Click fraud is potentially even more serious for the industry. It involves the practice of using third-party sites, known as affiliates, to deliver traffic to a brand’s website. The affiliates get paid on the basis of the traffic they deliver. This encourages them to work harder to deliver more traffic, but also creates an incentive for unscrupulous operators to deliver irrelevant or non-existent traffic to boost their own revenues.
A secondary, smaller problem is rivals trying to force their competitors to waste their marketing budget online by clicking on their sponsored ads.
Overall, the problem could be costing advertisers as much as $1.3bn (&£680m) a year, according to US research company Outsell.
Ted Rooke, vice-president of marketing at online agency Modem Media, which provides search marketing for Hewlett-Packard and Delta, estimates that 14% of traffic could be fraudulent. “You’re always going to have affiliates trying to boost revenues. I think it will get bigger before it fades away,” he says.
The search engines have tools in place to look out for suspect practices but deny it is a big issue. “We take it very seriously and have devoted significant resources and some of our best talent to this,” says a Google spokeswoman.
Yahoo! Search Marketing commercial director Richard Firminger says the 14% figure is “absolute nonsense. It’s impossible for it to be anything like that”.
However, Steve Leach, chief executive of search marketing specialist Bigmouthmedia, estimates that these two companies don’t bill him for up to 10% of the potential clicks for his clients. Not all may be fraud but it indicates the possible scale of the issue.
Mark Harwood, head of technology at digital marketing company Agency.com, advocates the use of pay-per-action instead. This means advertisers would only pay for traffic to their website if the user went on to, say, book a holiday or buy a CD. While this means advertisers would avoid paying for irrelevant clicks, they are likely to come up against opposition from affiliates worried about their loss of revenues.

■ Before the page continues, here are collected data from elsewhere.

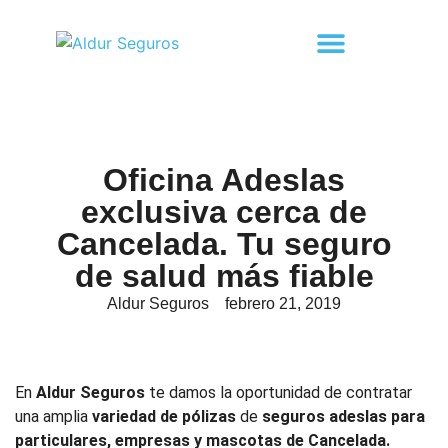
Oficina Adeslas
exclusiva cerca de
Cancelada. Tu seguro
de salud más fiable
Aldur Seguros
febrero 21, 2019
En
Aldur Seguros
te damos la oportunidad de contratar
una amplia
variedad de pólizas
de
seguros adeslas para
particulares, empresas y mascotas de Cancelada.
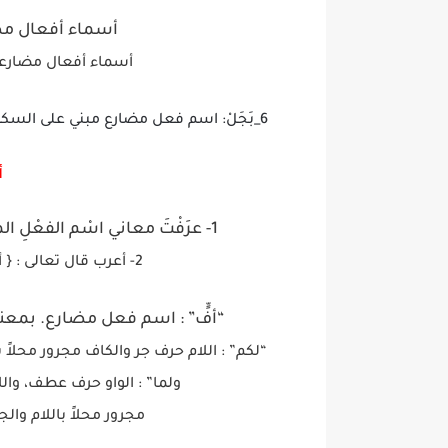
أسماء أفعال مضار
أسماء أفعال مضارعة
6_بَجَلْ: اسم فعل مضارع مبني على السكون بمعنى (يكفي) والفاعل ضمير مستتر جوازا تقديره هو.
أ
1- عرَفْتَ معاني اسْم الفعْلِ المضارع، قَدِّمْ أمثلة عن كلّ اسْم تعرّفْتَ عليه.
2- أعرب قال تعالى : { أف لكم ولما تعبدون من دون الله} (3)
“أفٍّ” : اسم فعل مضارع. بمعنى
“لكم” : اللام حرف جر والكاف مجرور محلاً 
ولما” : الواو حرف عطف، وال
مجرور محلاً باللام وا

“It makes a lot of sense for advertisers. The worry among some Web publishers is that power switches to the advertiser,” he says.
No matter what efforts are made to tackle fraud, it’s almost impossible to prevent entirely. The major search engines appear to be doing a good job of meeting the concerns of their advertising paymasters for now – but they know that if that changes, advertisers could easily move their marketing spend to other areas where they perceive less risk.